Chronic carbon monoxide poisoning
Pathophysiology [3]
- Exposure to prolonged low levels of CO
- Chronic mild hypoxia → ↑ erythropoietin → erythrocytosis, polycythemia, ↑ hemoglobin
- Chronic CNS effects: unclear mechanism (probably anoxia and ischemia)
Clinical features [7][13]
Symptoms are often non-specific.
- Chronic fatigue
- Neurologic symptoms
- Cognitive impairment
- Paresthesias
- Vertigo
- Headache
- Abdominal pain/diarrhea
- Recurrent infections
- Exacerbation of chronic illness (e.g., coronary artery disease)
Diagnostics [7][13]
- Very challenging and often missed
- Patients typically present with long-term nonspecific complications.

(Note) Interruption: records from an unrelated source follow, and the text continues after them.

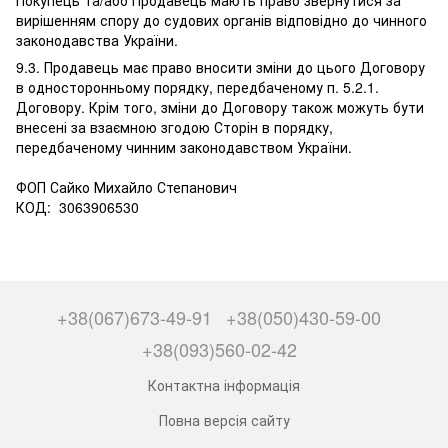
Покупець та/або Продавець мають право звернутися за
вирішенням спору до судових органів відповідно до чинного
законодавства України.
9.3. Продавець має право вносити зміни до цього Договору
в односторонньому порядку, передбаченому п. 5.2.1.
Договору. Крім того, зміни до Договору також можуть бути
внесені за взаємною згодою Сторін в порядку,
передбаченому чинним законодавством України.
ФОП Сайко Михайло Степанович
КОД:
3063906530
+38(067)673-49-91
+38(050)430-59-00
+38(093)560-02-42
Контактна інформація
Повна версія сайту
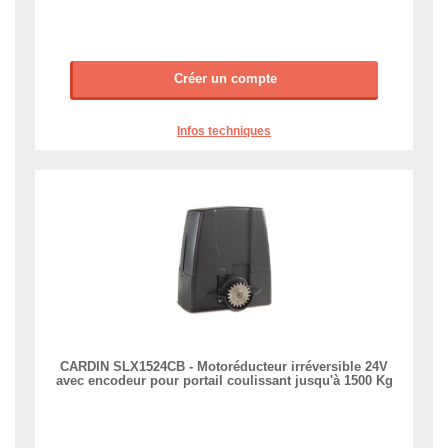
Créer un compte
Infos techniques
CARDIN SLX1524CB - Motoréducteur irréversible 24V
avec encodeur pour portail coulissant jusqu'à 1500 Kg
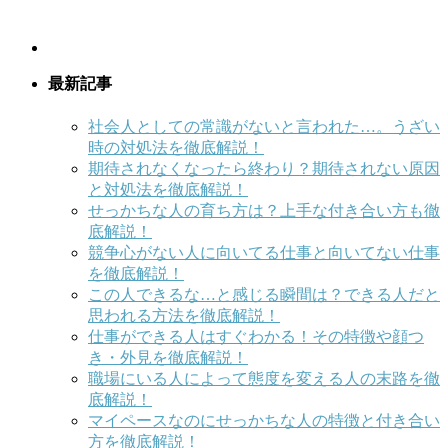
最新記事
社会人としての常識がないと言われた…。うざい
時の対処法を徹底解説！
期待されなくなったら終わり？期待されない原因
と対処法を徹底解説！
せっかちな人の育ち方は？上手な付き合い方も徹
底解説！
競争心がない人に向いてる仕事と向いてない仕事
を徹底解説！
この人できるな…と感じる瞬間は？できる人だと
思われる方法を徹底解説！
仕事ができる人はすぐわかる！その特徴や顔つ
き・外見を徹底解説！
職場にいる人によって態度を変える人の末路を徹
底解説！
マイペースなのにせっかちな人の特徴と付き合い
方を徹底解説！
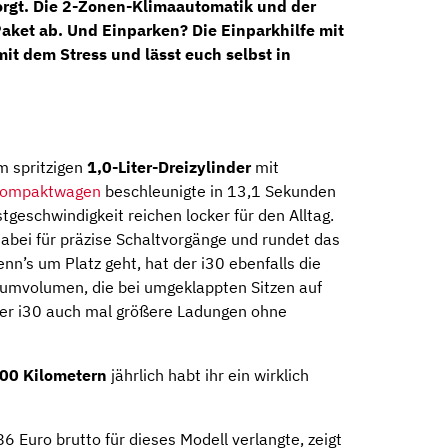
orgt. Die
2-Zonen-Klimaautomatik
und der
ket ab. Und Einparken? Die Einparkhilfe mit
t dem Stress und lässt euch selbst in
m spritzigen
1,0-Liter-Dreizylinder
mit
ompaktwagen
beschleunigte in 13,1 Sekunden
geschwindigkeit reichen locker für den Alltag.
abei für präzise Schaltvorgänge und rundet das
n’s um Platz geht, hat der i30 ebenfalls die
aumvolumen, die bei umgeklappten Sitzen auf
der i30 auch mal größere Ladungen ohne
00 Kilometern
jährlich habt ihr ein wirklich
 Euro brutto für dieses Modell verlangte, zeigt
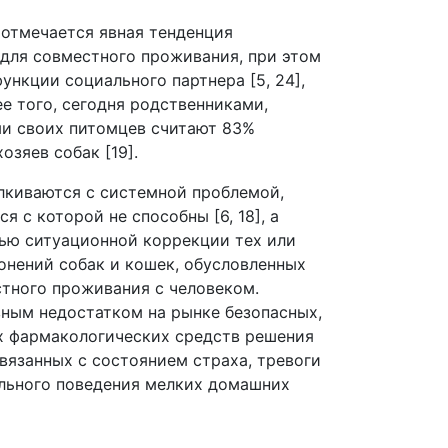
 отмечается явная тенденция
для совместного проживания, при этом
ункции социального партнера [5, 24],
лее того, сегодня родственниками,
ми своих питомцев считают 83%
озяев собак [19].
лкиваются с системной проблемой,
я с которой не способны [6, 18], а
ью ситуационной коррекции тех или
онений собак и кошек, обусловленных
тного проживания с человеком.
ным недостатком на рынке безопасных,
х фармакологических средств решения
вязанных с состоянием страха, тревоги
льного поведения мелких домашних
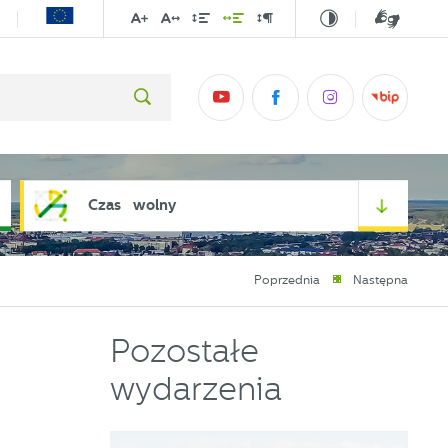
Czas wolny
Poprzednia
Następna
Pozostałe
wydarzenia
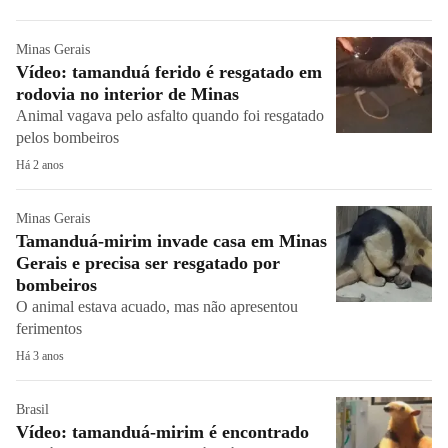
Minas Gerais
Vídeo: tamanduá ferido é resgatado em
rodovia no interior de Minas
Animal vagava pelo asfalto quando foi resgatado
pelos bombeiros
Há 2 anos
Minas Gerais
Tamanduá-mirim invade casa em Minas
Gerais e precisa ser resgatado por
bombeiros
O animal estava acuado, mas não apresentou
ferimentos
Há 3 anos
Brasil
Vídeo: tamanduá-mirim é encontrado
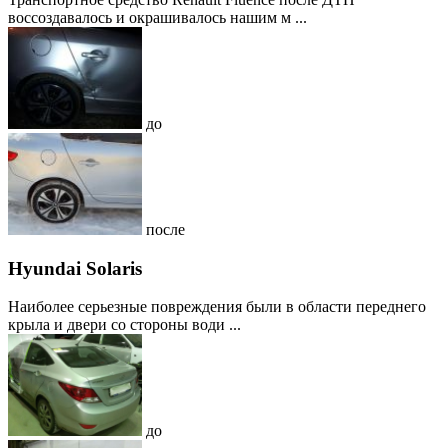
воссоздавалось и окрашивалось нашим м ...
до
после
Hyundai Solaris
Наиболее серьезные повреждения были в области переднего
крыла и двери со стороны води ...
до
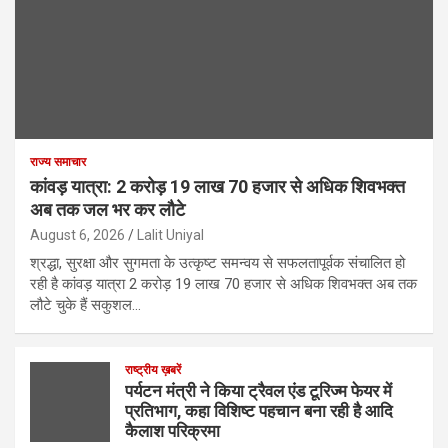
राज्य समाचार
कांवड़ यात्रा: 2 करोड़ 19 लाख 70 हजार से अधिक शिवभक्त
अब तक जल भर कर लौटे
August 6, 2026
Lalit Uniyal
श्रद्धा, सुरक्षा और सुगमता के उत्कृष्ट समन्वय से सफलतापूर्वक संचालित हो
रही है कांवड़ यात्रा 2 करोड़ 19 लाख 70 हजार से अधिक शिवभक्त अब तक
लौटे चुके हैं सकुशल…
राष्ट्रीय ख़बरें
पर्यटन मंत्री ने किया ट्रैवल एंड टूरिज्म फेयर में
प्रतिभाग, कहा विशिष्ट पहचान बना रही है आदि
कैलाश परिक्रमा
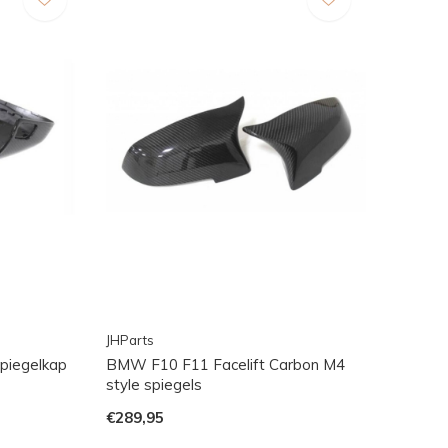
JHParts
piegelkap
BMW F10 F11 Facelift Carbon M4
style spiegels
€289,95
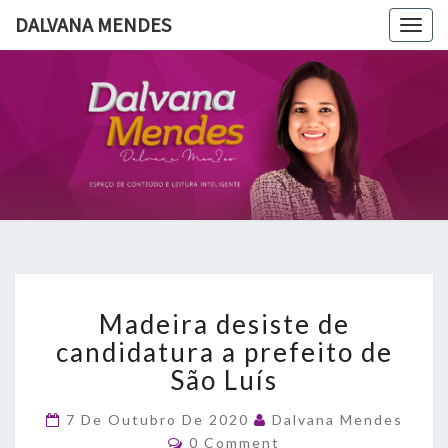
DALVANA MENDES
Togg
navig
DALVANA
Espaço De
Conteúdo
E Leitura
MENDES
Inteligente
Madeira
Madeira desiste de
desiste
de
candidatura a prefeito de
candidatura
São Luís
a
prefeito
7 De Outubro De 2020
Dalvana Mendes
de
Comments
0 Comment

- COHb levels are often below the toxic threshold.
- Environmental CO measurement is usually required to confirm chronic low-level exposure.
- Suspect in the following scenarios:
- Multiple patients from the same location with similar nonspecific symptoms
- Unexplained neurologic symptoms
- Clinical features of CO poisoning with polycythemia
- Imaging (CT or MRI)
Management [7][13]
- Consists of removing the source of CO
- No specific treatment available
- If COHb levels are measurably high (which is uncommon), patients may benefit from acute management (e.g., 100% oxygen).
Prevention
- Counsel patients on the proper use of CO-generating equipment (e.g., gas heaters).
- Recommend the installation of environmental CO detectors and alarms.
- Provide treatment and support for preexisting mental health disorders.